TASK DETAILS: Filter the listing below for "World" and report every line that has it.

━━━━━━━━━━━━━━━━━━━━

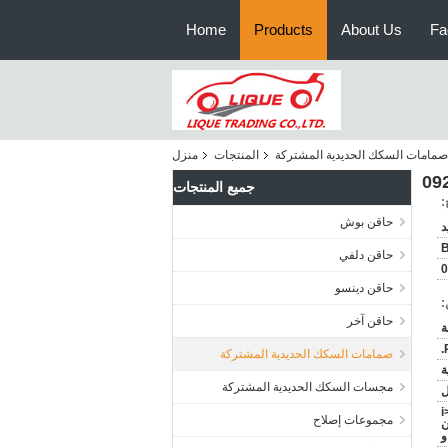
Home
Products
About Us
Fa
صمامات السكك الحديدية المشتركة
المنتجات
منزل
جميع المنتجات
:
حاقن بوش
حاقن دلفي
0
حاقن دينسو
:
حاقن آخر
صمامات السكك الحديدية المشتركة
ة
مجسات السكك الحديدية المشتركة
<
مجموعات إصلاح
مان
و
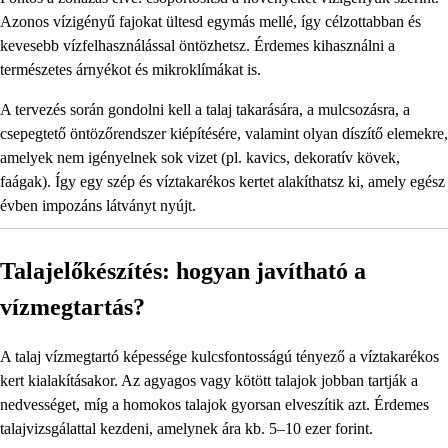
Azonos vízigényű fajokat ültesd egymás mellé, így célzottabban és
kevesebb vízfelhasználással öntözhetsz. Érdemes kihasználni a
természetes árnyékot és mikroklímákat is.
A tervezés során gondolni kell a talaj takarására, a mulcsozásra, a
csepegtető öntözőrendszer kiépítésére, valamint olyan díszítő elemekre,
amelyek nem igényelnek sok vizet (pl. kavics, dekoratív kövek,
faágak). Így egy szép és víztakarékos kertet alakíthatsz ki, amely egész
évben impozáns látványt nyújt.
Talajelőkészítés: hogyan javítható a
vízmegtartás?
A talaj vízmegtartó képessége kulcsfontosságú tényező a víztakarékos
kert kialakításakor. Az agyagos vagy kötött talajok jobban tartják a
nedvességet, míg a homokos talajok gyorsan elveszítik azt. Érdemes
talajvizsgálattal kezdeni, amelynek ára kb. 5–10 ezer forint.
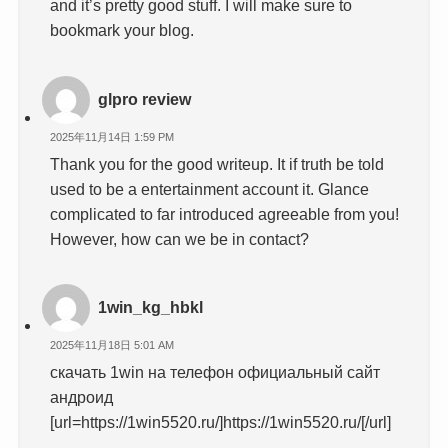
and it’s pretty good stuff. I will make sure to
bookmark your blog.
glpro review
2025年11月14日 1:59 PM
Thank you for the good writeup. It if truth be told
used to be a entertainment account it. Glance
complicated to far introduced agreeable from you!
However, how can we be in contact?
1win_kg_hbkl
2025年11月18日 5:01 AM
скачать 1win на телефон официальный сайт
андроид
[url=https://1win5520.ru/]https://1win5520.ru/[/url]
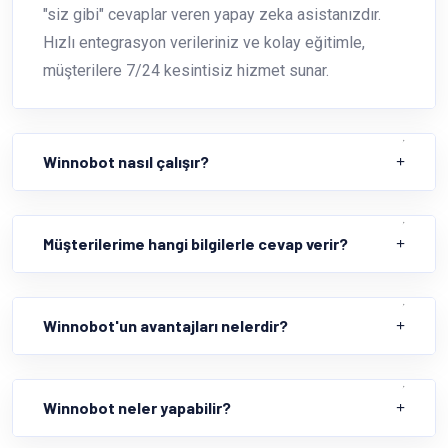
"siz gibi" cevaplar veren yapay zeka asistanızdır.
Hızlı entegrasyon verileriniz ve kolay eğitimle,
müşterilere 7/24 kesintisiz hizmet sunar.
Winnobot nasıl çalışır?
Müşterilerime hangi bilgilerle cevap verir?
Winnobot'un avantajları nelerdir?
Winnobot neler yapabilir?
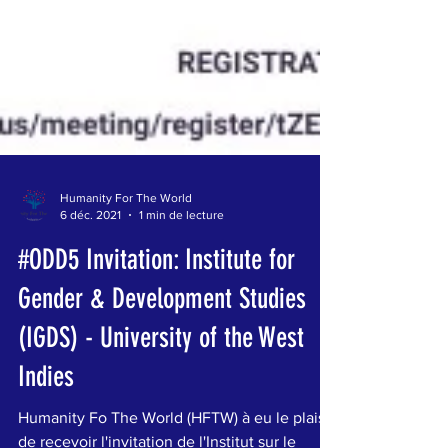
Humanity For The World
6 déc. 2021
1 min de lecture
#ODD5 Invitation: Institute for
Gender & Development Studies
(IGDS) - University of the West
Indies
Humanity Fo The World (HFTW) à eu le plaisir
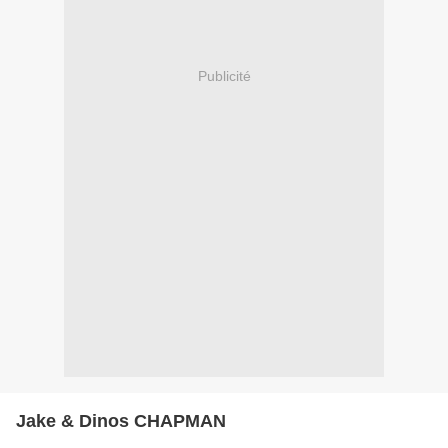
Publicité
Jake & Dinos CHAPMAN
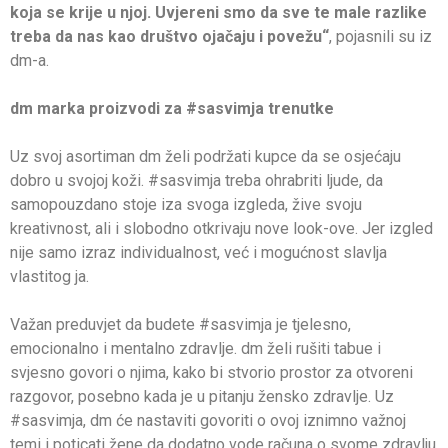
koja se krije u njoj. Uvjereni smo da sve te male razlike
treba da nas kao društvo ojačaju i povežu“
, pojasnili su iz
dm-a.
dm marka proizvodi za #sasvimja trenutke
Uz svoj asortiman dm želi podržati kupce da se osjećaju
dobro u svojoj koži. #sasvimja treba ohrabriti ljude, da
samopouzdano stoje iza svoga izgleda, žive svoju
kreativnost, ali i slobodno otkrivaju nove look-ove. Jer izgled
nije samo izraz individualnost, već i mogućnost slavlja
vlastitog ja.
Važan preduvjet da budete #sasvimja je tjelesno,
emocionalno i mentalno zdravlje. dm želi rušiti tabue i
svjesno govori o njima, kako bi stvorio prostor za otvoreni
razgovor, posebno kada je u pitanju žensko zdravlje. Uz
#sasvimja, dm će nastaviti govoriti o ovoj iznimno važnoj
temi i poticati žene da dodatno vode računa o svome zdravlju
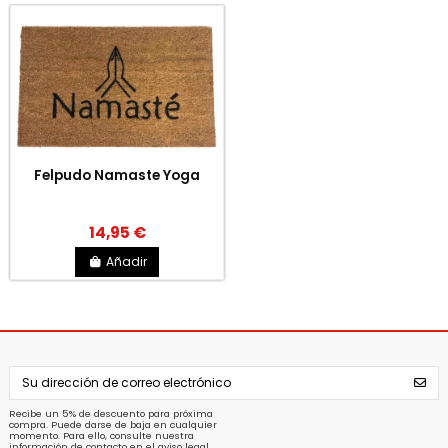
Felpudo Namaste Yoga
14,95 €
Añadir
Recibe un 5% de descuento para próxima
compra. Puede darse de baja en cualquier
momento. Para ello, consulte nuestra
información de contacto en el aviso legal.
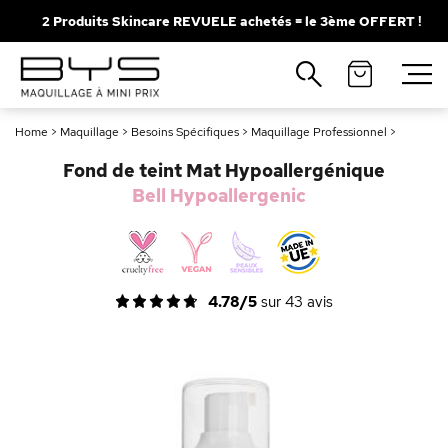
2 Produits Skincare REVUELE achetés = le 3ème OFFERT !
Fermer
Recherches populaires
Home
>
Maquillage
>
Besoins Spécifiques
>
Maquillage Professionnel
>
Mascara
Palette
Fond de teint Mat Hypoallergénique
Solaire
Brumes
Bell Hypoallergenic
Blush
Rouge à Lèvres
4.78/5
sur
43
avis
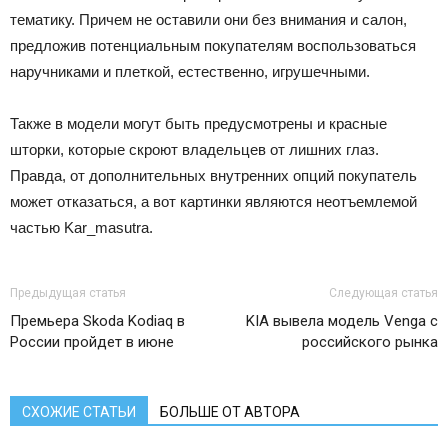
тематику. Причем не оставили они без внимания и салон,
предложив потенциальным покупателям воспользоваться
наручниками и плеткой, естественно, игрушечными.
Также в модели могут быть предусмотрены и красные
шторки, которые скроют владельцев от лишних глаз.
Правда, от дополнительных внутренних опций покупатель
может отказаться, а вот картинки являются неотъемлемой
частью Kar_masutra.
Предыдущая статья
Следующая статья
Премьера Skoda Kodiaq в
KIA вывела модель Venga с
России пройдет в июне
российского рынка
СХОЖИЕ СТАТЬИ
БОЛЬШЕ ОТ АВТОРА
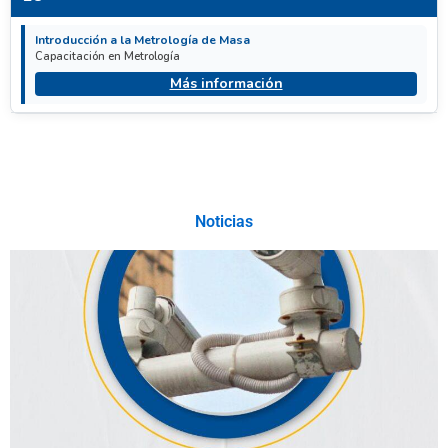
Introducción a la Metrología de Masa
Capacitación en Metrología
Más información
Noticias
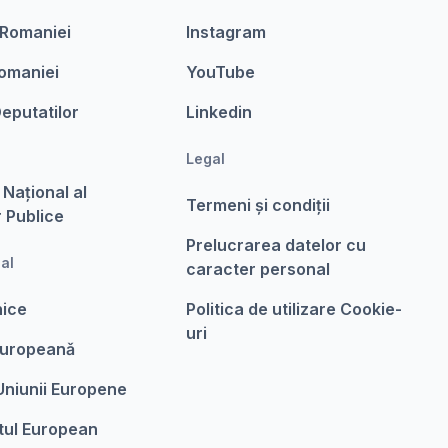
 Romaniei
Instagram
omaniei
YouTube
eputatilor
Linkedin
Legal
 Național al
Termeni şi condiții
r Publice
Prelucrarea datelor cu
nal
caracter personal
nice
Politica de utilizare Cookie-
uri
Europeanǎ
 Uniunii Europene
tul European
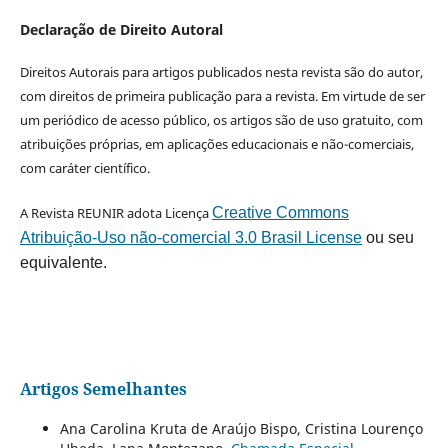
Declaração de Direito Autoral
Direitos Autorais para artigos publicados nesta revista são do autor,
com direitos de primeira publicação para a revista. Em virtude de ser
um periódico de acesso público, os artigos são de uso gratuito, com
atribuições próprias, em aplicações educacionais e não-comerciais,
com caráter científico.
A Revista REUNIR adota Licença
Creative Commons
Atribuição-Uso não-comercial 3.0 Brasil License
ou seu
equivalente.
Artigos Semelhantes
Ana Carolina Kruta de Araújo Bispo, Cristina Lourenço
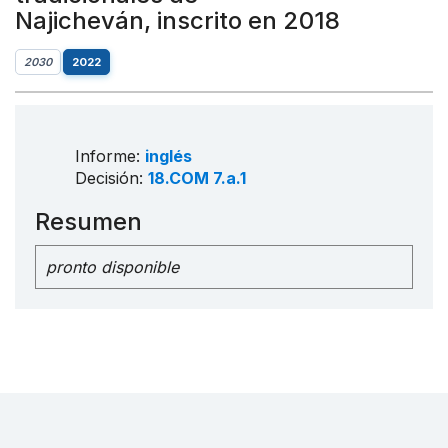
Najicheván, inscrito en 2018
2030
2022
Informe:
inglés
Decisión:
18.COM 7.a.1
Resumen
pronto disponible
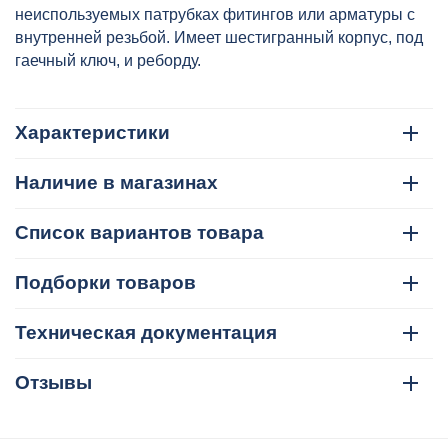
неиспользуемых патрубках фитингов или арматуры с
внутренней резьбой. Имеет шестигранный корпус, под
гаечный ключ, и реборду.
Характеристики
Наличие в магазинах
Список вариантов товара
Подборки товаров
Техническая документация
Отзывы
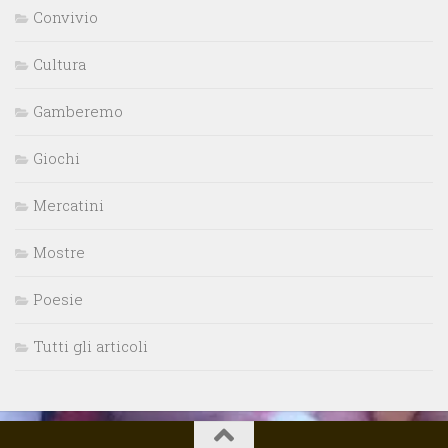
Convivio
Cultura
Gamberemo
Giochi
Mercatini
Mostre
Poesie
Tutti gli articoli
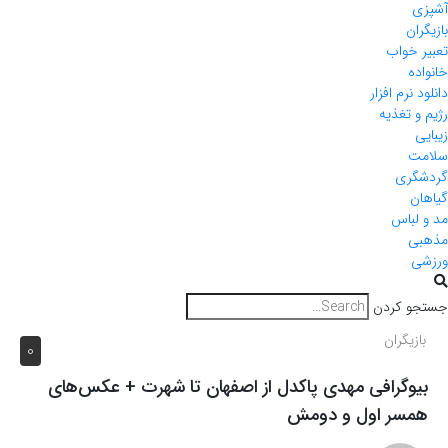
آشپزی
بازیگران
تعبیر خواب
خانواده
دانلود نرم افزار
رژیم و تغذیه
زیبایی
سلامت
گردشگری
گیاهان
مد و لباس
مذهبی
ورزشی
جستجو کردن
بازیگران
0
بیوگرافی مهدی پاکدل از اصفهان تا شهرت + عکس‌های
همسر اول و دومش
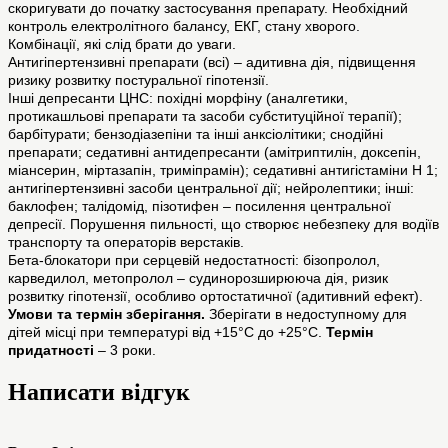
скоригувати до початку застосування препарату. Необхідний
контроль електролітного балансу, ЕКГ, стану хворого.
Комбінації, які слід брати до уваги.
Антигіпертензивні препарати (всі) – адитивна дія, підвищення
ризику розвитку постуральної гіпотензії.
Інші депресанти ЦНС: похідні морфіну (аналгетики,
протикашльові препарати та засоби субституційної терапії);
барбітурати; бензодіазепіни та інші анксіолітики; снодійні
препарати; седативні антидепресанти (амітриптилін, доксепін,
міансерин, міртазапін, триміпрамін); седативні антигістаміни Н 1;
антигіпертензивні засоби центральної дії; нейролептики; інші:
баклофен; талідомід, пізотифен – посилення центральної
депресії. Порушення пильності, що створює небезпеку для водіїв
транспорту та операторів верстаків.
Бета-блокатори при серцевій недостатності: бізопролол,
карведилол, метопролол – судинорозширююча дія, ризик
розвитку гіпотензії, особливо ортостатичної (адитивний ефект).
Умови та термін зберігання.
Зберігати в недоступному для
дітей місці при температурі від +15°С до +25°С.
Термін
придатності
– 3 роки.
Написати відгук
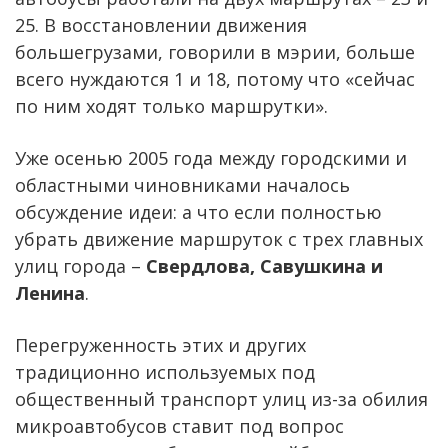
25. В восстановлении движения
большегрузами, говорили в мэрии, больше
всего нуждаются 1 и 18, потому что «сейчас
по ним ходят только маршрутки».
Уже осенью 2005 года между городскими и
областными чиновниками началось
обсуждение идеи: а что если полностью
убрать движение маршруток с трех главных
улиц города –
Свердлова, Савушкина и
Ленина
.
Перегруженность этих и других
традиционно используемых под
общественный транспорт улиц из-за обилия
микроавтобусов ставит под вопрос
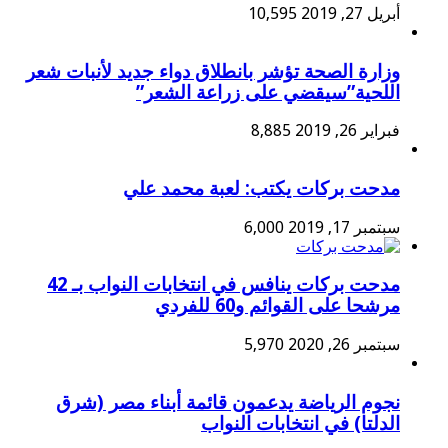
أبريل 27, 2019
10,595
وزارة الصحة تؤشر بانطلاق دواء جديد لأنبات شعر
اللحية”سيقضي على زراعة الشعر”
فبراير 26, 2019
8,885
مدحت بركات يكتب: لعبة محمد علي
سبتمبر 17, 2019
6,000
مدحت بركات ينافس في انتخابات النواب بـ 42
مرشحا على القوائم و60 للفردي
سبتمبر 26, 2020
5,970
نجوم الرياضة يدعمون قائمة أبناء مصر (شرق
الدلتا) في انتخابات النواب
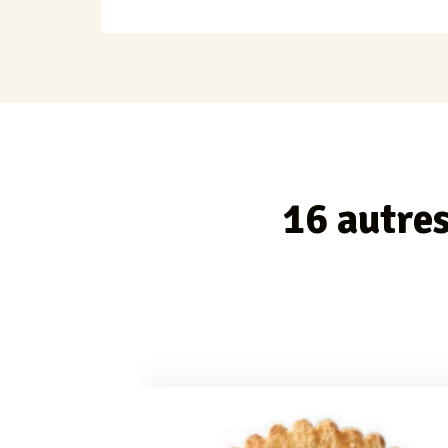
16 autres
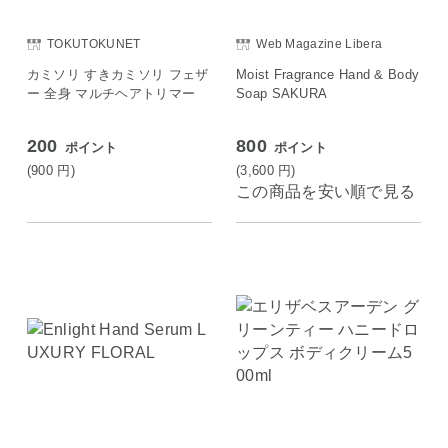
TOKUTOKUNET
Web Magazine Libera
カミソリ すきカミソリ フェザ
Moist Fragrance Hand & Body
ー 全身 マルチヘアトリマー
Soap SAKURA
200
800
ポイント
ポイント
(900
円
)
(3,600
円
)
この商品を安い順で見る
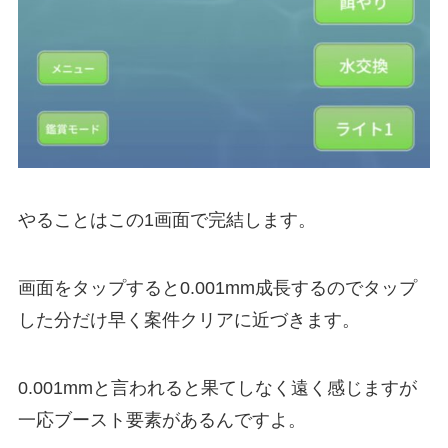
やることはこの1画面で完結します。
画面をタップすると0.001mm成長するのでタップ
した分だけ早く案件クリアに近づきます。
0.001mmと言われると果てしなく遠く感じますが
一応ブースト要素があるんですよ。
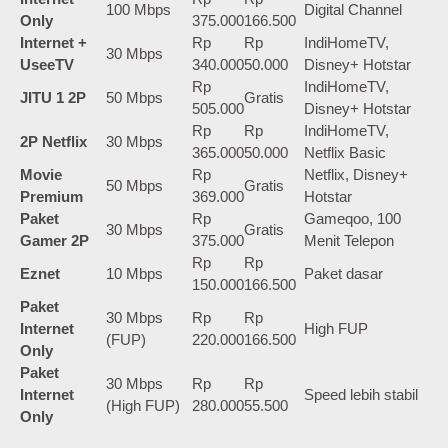
100 Mbps
Digital Channel
Only
375.000
166.500
Internet +
Rp
Rp
IndiHomeTV,
30 Mbps
UseeTV
340.000
50.000
Disney+ Hotstar
Rp
IndiHomeTV,
JITU 1 2P
50 Mbps
Gratis
505.000
Disney+ Hotstar
Rp
Rp
IndiHomeTV,
2P Netflix
30 Mbps
365.000
50.000
Netflix Basic
Movie
Rp
Netflix, Disney+
50 Mbps
Gratis
Premium
369.000
Hotstar
Paket
Rp
Gameqoo, 100
30 Mbps
Gratis
Gamer 2P
375.000
Menit Telepon
Rp
Rp
Eznet
10 Mbps
Paket dasar
150.000
166.500
Paket
30 Mbps
Rp
Rp
Internet
High FUP
(FUP)
220.000
166.500
Only
Paket
30 Mbps
Rp
Rp
Internet
Speed lebih stabil
(High FUP)
280.000
55.500
Only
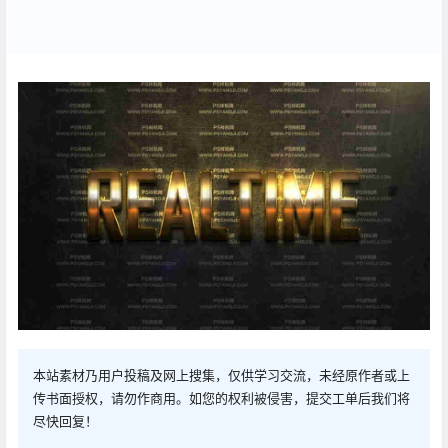
本站素材乃用户投稿及网上搜集，仅供学习交流，未经原作者或上
传书面授权，请勿作商用。如您的权利被侵害，提交工单后我们将
尽快回复！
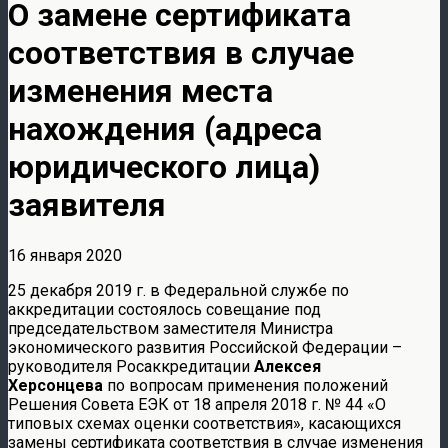
О замене сертификата
соответствия в случае
изменения места
нахождения (адреса
юридического лица)
заявителя
16 января 2020
25 декабря 2019 г. в Федеральной службе по
аккредитации состоялось совещание под
председательством заместителя Министра
экономического развития Российской Федерации –
руководителя Росаккредитации
Алексея
Херсонцева
по вопросам применения положений
Решения Совета ЕЭК от 18 апреля 2018 г. № 44 «О
типовых схемах оценки соответствия», касающихся
замены сертификата соответствия в случае изменения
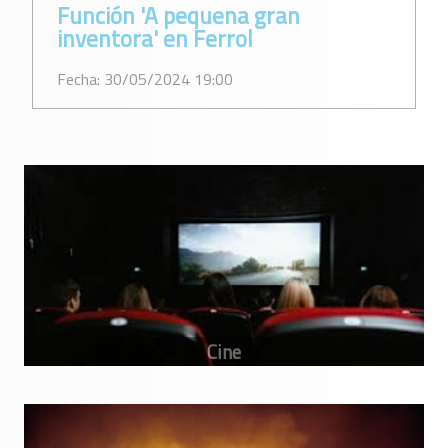
Función 'A pequena gran
inventora' en Ferrol
Fecha: 30/05/2024 19:00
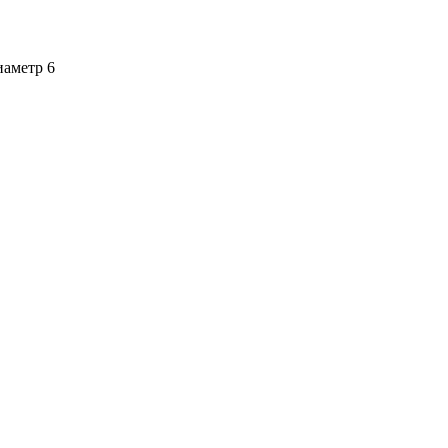
иаметр 6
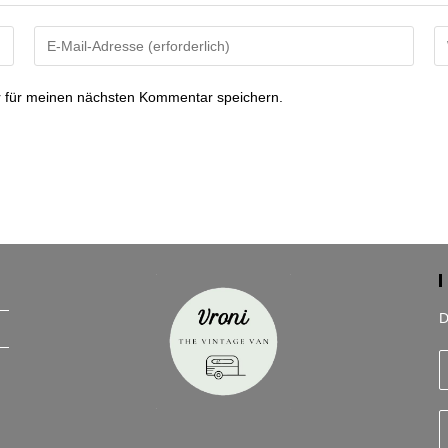
Gib
Gi
deine
de
E-
We
 für meinen nächsten Kommentar speichern.
Mail-
U
Adresse
ei
zum
(o
Kommentieren
ein
D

━━━━━━━━━━━━━━━━━━━━

ANSWER SECTION:
Humanity For The World
Humanity Fo The World (HFTW) à eu le plaisir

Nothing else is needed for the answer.